**INSTRUCTIONS FOR THE TASK:** All entries are to be printed again exactly, with their images omitted.

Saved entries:
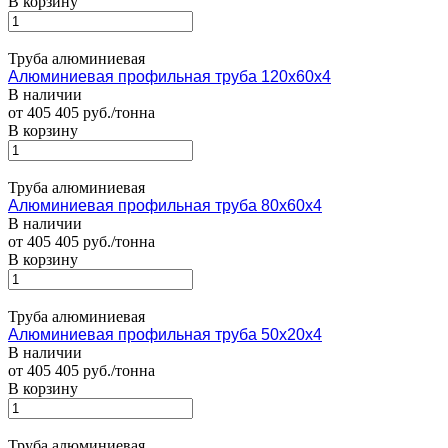
В корзину
Труба алюминиевая
Алюминиевая профильная труба 120х60х4
В наличии
от 405 405 руб./тонна
В корзину
Труба алюминиевая
Алюминиевая профильная труба 80х60х4
В наличии
от 405 405 руб./тонна
В корзину
Труба алюминиевая
Алюминиевая профильная труба 50х20х4
В наличии
от 405 405 руб./тонна
В корзину
Труба алюминиевая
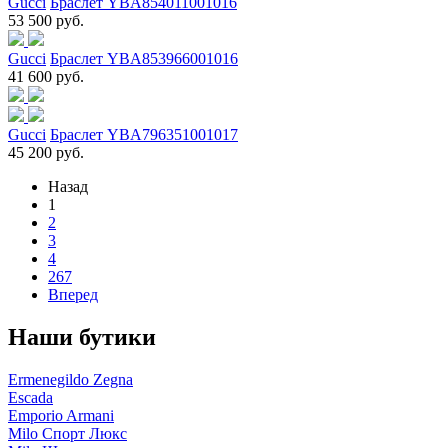
Gucci
Браслет YBA854011001016
53 500 руб.
Gucci
Браслет YBA853966001016
41 600 руб.
Gucci
Браслет YBA796351001017
45 200 руб.
Назад
1
2
3
4
267
Вперед
Наши бутики
Ermenegildo Zegna
Escada
Emporio Armani
Milo Спорт Люкс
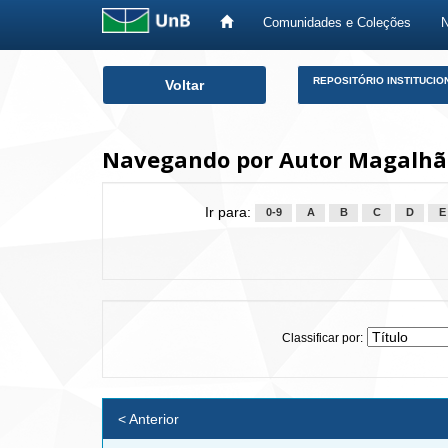
Comunidades e Coleções
Skip
REPOSITÓRIO INSTITUCIO
Voltar
navigation
Navegando por Autor Magalhãe
Ir para:
0-9
A
B
C
D
E
Classificar por:
< Anterior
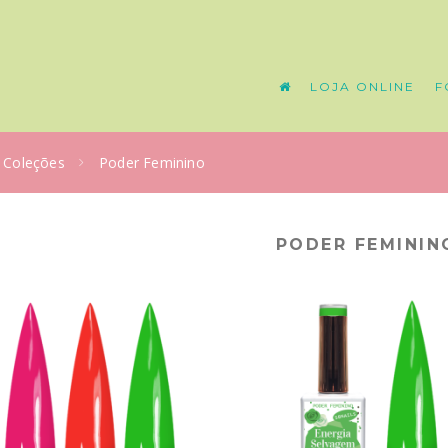
LOJA ONLINE
F
Coleções
Poder Feminino
PODER FEMININ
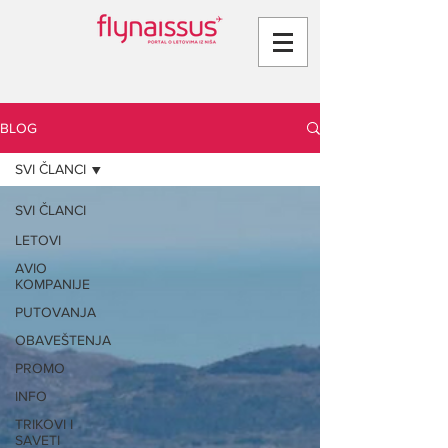
BLOG
SVI ČLANCI
SVI ČLANCI
LETOVI
AVIO
KOMPANIJE
PUTOVANJA
OBAVEŠTENJA
PROMO
INFO
TRIKOVI I
SAVETI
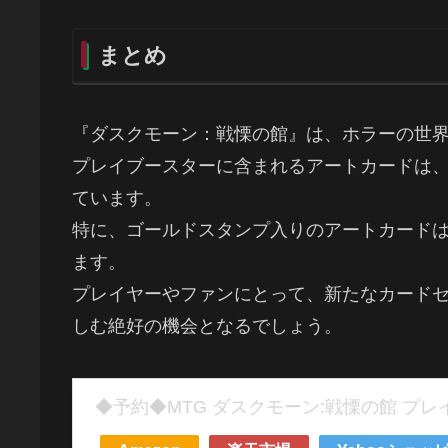
まとめ
『ダスクモーン：戦慄の館』は、ホラーの世
プレイブースターに含まれるアートカードは
ています。
特に、ゴールドスタンプ入りのアートカード
ます。
プレイヤーやファンにとって、新たなカード
しむ絶好の機会となるでしょう。
◆予約◆MTG ダスクモーン:戦慄の館 プ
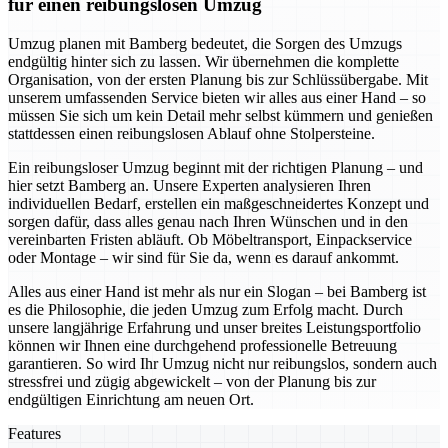
für einen reibungslosen Umzug
Umzug planen mit Bamberg bedeutet, die Sorgen des Umzugs
endgültig hinter sich zu lassen. Wir übernehmen die komplette
Organisation, von der ersten Planung bis zur Schlüssübergabe. Mit
unserem umfassenden Service bieten wir alles aus einer Hand – so
müssen Sie sich um kein Detail mehr selbst kümmern und genießen
stattdessen einen reibungslosen Ablauf ohne Stolpersteine.
Ein reibungsloser Umzug beginnt mit der richtigen Planung – und
hier setzt Bamberg an. Unsere Experten analysieren Ihren
individuellen Bedarf, erstellen ein maßgeschneidertes Konzept und
sorgen dafür, dass alles genau nach Ihren Wünschen und in den
vereinbarten Fristen abläuft. Ob Möbeltransport, Einpackservice
oder Montage – wir sind für Sie da, wenn es darauf ankommt.
Alles aus einer Hand ist mehr als nur ein Slogan – bei Bamberg ist
es die Philosophie, die jeden Umzug zum Erfolg macht. Durch
unsere langjährige Erfahrung und unser breites Leistungsportfolio
können wir Ihnen eine durchgehend professionelle Betreuung
garantieren. So wird Ihr Umzug nicht nur reibungslos, sondern auch
stressfrei und zügig abgewickelt – von der Planung bis zur
endgültigen Einrichtung am neuen Ort.
Features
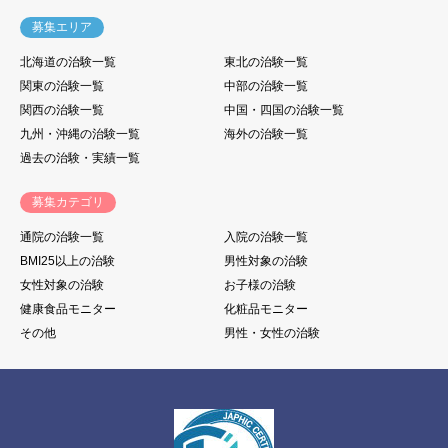
募集エリア
北海道の治験一覧
東北の治験一覧
関東の治験一覧
中部の治験一覧
関西の治験一覧
中国・四国の治験一覧
九州・沖縄の治験一覧
海外の治験一覧
過去の治験・実績一覧
募集カテゴリ
通院の治験一覧
入院の治験一覧
BMI25以上の治験
男性対象の治験
女性対象の治験
お子様の治験
健康食品モニター
化粧品モニター
その他
男性・女性の治験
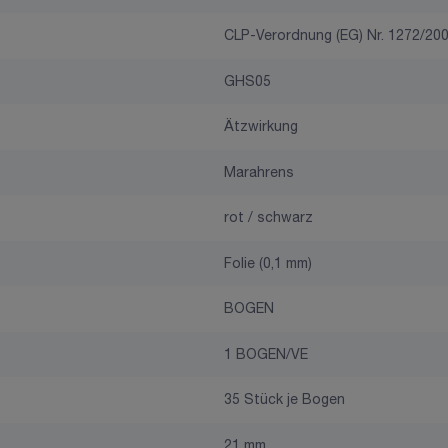
CLP-Verordnung (EG) Nr. 1272/20
GHS05
Ätzwirkung
Marahrens
rot / schwarz
Folie (0,1 mm)
BOGEN
1 BOGEN/VE
35 Stück je Bogen
21 mm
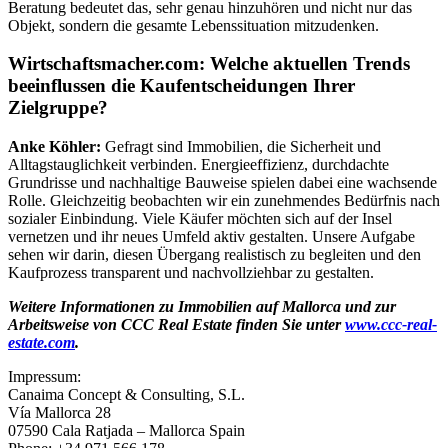
Beratung bedeutet das, sehr genau hinzuhören und nicht nur das
Objekt, sondern die gesamte Lebenssituation mitzudenken.
Wirtschaftsmacher.com: Welche aktuellen Trends
beeinflussen die Kaufentscheidungen Ihrer
Zielgruppe?
Anke Köhler:
Gefragt sind Immobilien, die Sicherheit und
Alltagstauglichkeit verbinden. Energieeffizienz, durchdachte
Grundrisse und nachhaltige Bauweise spielen dabei eine wachsende
Rolle. Gleichzeitig beobachten wir ein zunehmendes Bedürfnis nach
sozialer Einbindung. Viele Käufer möchten sich auf der Insel
vernetzen und ihr neues Umfeld aktiv gestalten. Unsere Aufgabe
sehen wir darin, diesen Übergang realistisch zu begleiten und den
Kaufprozess transparent und nachvollziehbar zu gestalten.
Weitere Informationen zu Immobilien auf Mallorca und zur
Arbeitsweise von CCC Real Estate finden Sie unter
www.ccc-real-
estate.com
.
Impressum:
Canaima Concept & Consulting, S.L.
Vía Mallorca 28
07590 Cala Ratjada – Mallorca Spain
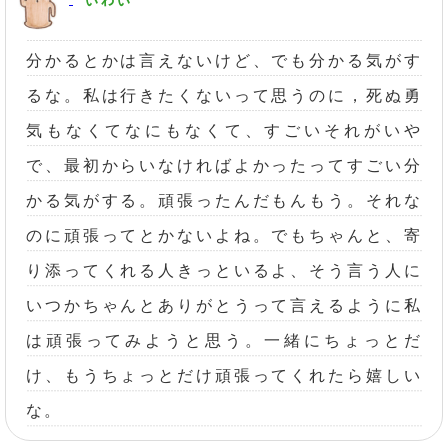
分かるとかは言えないけど、でも分かる気がす
るな。私は行きたくないって思うのに，死ぬ勇
気もなくてなにもなくて、すごいそれがいや
で、最初からいなければよかったってすごい分
かる気がする。頑張ったんだもんもう。それな
のに頑張ってとかないよね。でもちゃんと、寄
り添ってくれる人きっといるよ、そう言う人に
いつかちゃんとありがとうって言えるように私
は頑張ってみようと思う。一緒にちょっとだ
け、もうちょっとだけ頑張ってくれたら嬉しい
な。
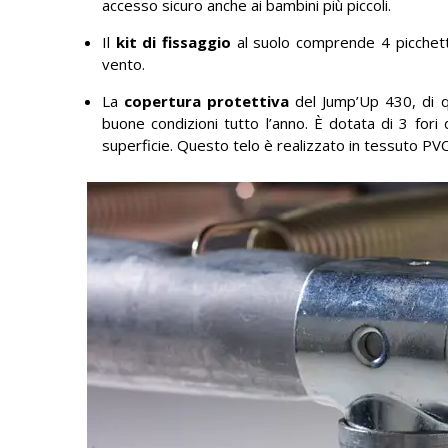
accesso sicuro anche ai bambini più piccoli.
Il
kit di fissaggio
al suolo comprende 4 picchetti 
vento.
La
copertura protettiva
del Jump’Up 430, di q
buone condizioni tutto l’anno. È dotata di 3 fori 
superficie. Questo telo è realizzato in tessuto PV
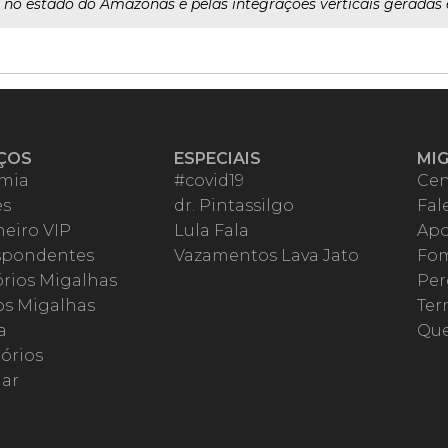
o no estado do Amazonas e pelas integrações verticais geradas 
ÇOS
ESPECIAIS
MI
mia
#covid19
Cen
es
dr. Pintassilgo
Fal
eiro VIP
Lula Fala
Apo
spondentes
Vazamentos Lava Jato
Fom
órios Migalhas
Per
os Migalhas
Ter
a
Qu
órios
ar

**ANSWER FOR THIS EXERCISE:**
В корзину
Труба алюминиевая
Алюминиевая профильная труба 120х60х4
В наличии
от 405 405 руб./тонна
В корзину
Труба алюминиевая
Алюминиевая профильная труба 80х60х4
В наличии
от 405 405 руб./тонна
В корзину
Труба алюминиевая
Алюминиевая профильная труба 50х20х4
В наличии
от 405 405 руб./тонна
В корзину
Труба алюминиевая
Gucci
Браслет YBA854011001016
53 500 руб.
Gucci
Браслет YBA853966001016
41 600 руб.
Gucci
Браслет YBA796351001017
45 200 руб.
Назад
1
2
3
4
267
Вперед
Наши бутики
Ermenegildo Zegna
Escada
Emporio Armani
Milo Спорт Люкс
Comunidades e Coleções
Skip
REPOSITÓRIO INSTITUCIO
Voltar
navigation
Navegando por Autor Magalhãe
Ir para:
0-9
A
B
C
D
E
Classificar por:
< Anterior
LOJA ONLINE
F
Coleções
Poder Feminino
PODER FEMININ
BLOG
SVI ČLANCI
SVI ČLANCI
LETOVI
AVIO
KOMPANIJE
PUTOVANJA
OBAVEŠTENJA
PROMO
INFO
TRIKOVI I
SAVETI
まとめ
『ダスクモーン：戦慄の館』は、ホラーの世
プレイブースターに含まれるアートカードは
ています。
特に、ゴールドスタンプ入りのアートカード
ます。
プレイヤーやファンにとって、新たなカード
しむ絶好の機会となるでしょう。
◆予約◆MTG ダスクモーン:戦慄の館 プ
für einen reibungslosen Umzug
Umzug planen mit Bamberg bedeutet, die Sorgen des Umzugs
endgültig hinter sich zu lassen. Wir übernehmen die komplette
Organisation, von der ersten Planung bis zur Schlüssübergabe. Mit
unserem umfassenden Service bieten wir alles aus einer Hand – so
müssen Sie sich um kein Detail mehr selbst kümmern und genießen
stattdessen einen reibungslosen Ablauf ohne Stolpersteine.
Ein reibungsloser Umzug beginnt mit der richtigen Planung – und
hier setzt Bamberg an. Unsere Experten analysieren Ihren
individuellen Bedarf, erstellen ein maßgeschneidertes Konzept und
sorgen dafür, dass alles genau nach Ihren Wünschen und in den
vereinbarten Fristen abläuft. Ob Möbeltransport, Einpackservice
oder Montage – wir sind für Sie da, wenn es darauf ankommt.
Alles aus einer Hand ist mehr als nur ein Slogan – bei Bamberg ist
es die Philosophie, die jeden Umzug zum Erfolg macht. Durch
unsere langjährige Erfahrung und unser breites Leistungsportfolio
können wir Ihnen eine durchgehend professionelle Betreuung
garantieren. So wird Ihr Umzug nicht nur reibungslos, sondern auch
stressfrei und zügig abgewickelt – von der Planung bis zur
endgültigen Einrichtung am neuen Ort.
Features
募集エリア
北海道の治験一覧
東北の治験一覧
関東の治験一覧
中部の治験一覧
関西の治験一覧
中国・四国の治験一覧
九州・沖縄の治験一覧
海外の治験一覧
過去の治験・実績一覧
募集カテゴリ
通院の治験一覧
入院の治験一覧
BMI25以上の治験
男性対象の治験
女性対象の治験
お子様の治験
健康食品モニター
化粧品モニター
その他
男性・女性の治験
CLP-Verordnung (EG) Nr. 1272/20
GHS05
Ätzwirkung
Marahrens
rot / schwarz
Folie (0,1 mm)
BOGEN
1 BOGEN/VE
35 Stück je Bogen
21 mm
Beratung bedeutet das, sehr genau hinzuhören und nicht nur das
Objekt, sondern die gesamte Lebenssituation mitzudenken.
Wirtschaftsmacher.com: Welche aktuellen Trends
beeinflussen die Kaufentscheidungen Ihrer
Zielgruppe?
Anke Köhler:
Gefragt sind Immobilien, die Sicherheit und
Alltagstauglichkeit verbinden. Energieeffizienz, durchdachte
Grundrisse und nachhaltige Bauweise spielen dabei eine wachsende
Rolle. Gleichzeitig beobachten wir ein zunehmendes Bedürfnis nach
sozialer Einbindung. Viele Käufer möchten sich auf der Insel
vernetzen und ihr neues Umfeld aktiv gestalten. Unsere Aufgabe
sehen wir darin, diesen Übergang realistisch zu begleiten und den
Kaufprozess transparent und nachvollziehbar zu gestalten.
Weitere Informationen zu Immobilien auf Mallorca und zur
Arbeitsweise von CCC Real Estate finden Sie unter
www.ccc-real-
estate.com
.
Impressum:
Canaima Concept & Consulting, S.L.
Vía Mallorca 28
07590 Cala Ratjada – Mallorca Spain
分かるとかは言えないけど、でも分かる気がす
るな。私は行きたくないって思うのに，死ぬ勇
気もなくてなにもなくて、すごいそれがいや
で、最初からいなければよかったってすごい分
かる気がする。頑張ったんだもんもう。それな
のに頑張ってとかないよね。でもちゃんと、寄
り添ってくれる人きっといるよ、そう言う人に
いつかちゃんとありがとうって言えるように私
は頑張ってみようと思う。一緒にちょっとだ
け、もうちょっとだけ頑張ってくれたら嬉しい
な。
accesso sicuro anche ai bambini più piccoli.
Il
kit di fissaggio
al suolo comprende 4 picchetti 
vento.
La
copertura protettiva
del Jump’Up 430, di q
buone condizioni tutto l’anno. È dotata di 3 fori 
superficie. Questo telo è realizzato in tessuto PV
o no estado do Amazonas e pelas integrações verticais geradas 
ÇOS
ESPECIAIS
MI
mia
#covid19
Cen
es
dr. Pintassilgo
Fal
eiro VIP
Lula Fala
Apo
spondentes
Vazamentos Lava Jato
Fom
órios Migalhas
Per
os Migalhas
Ter
a
Qu
órios
ar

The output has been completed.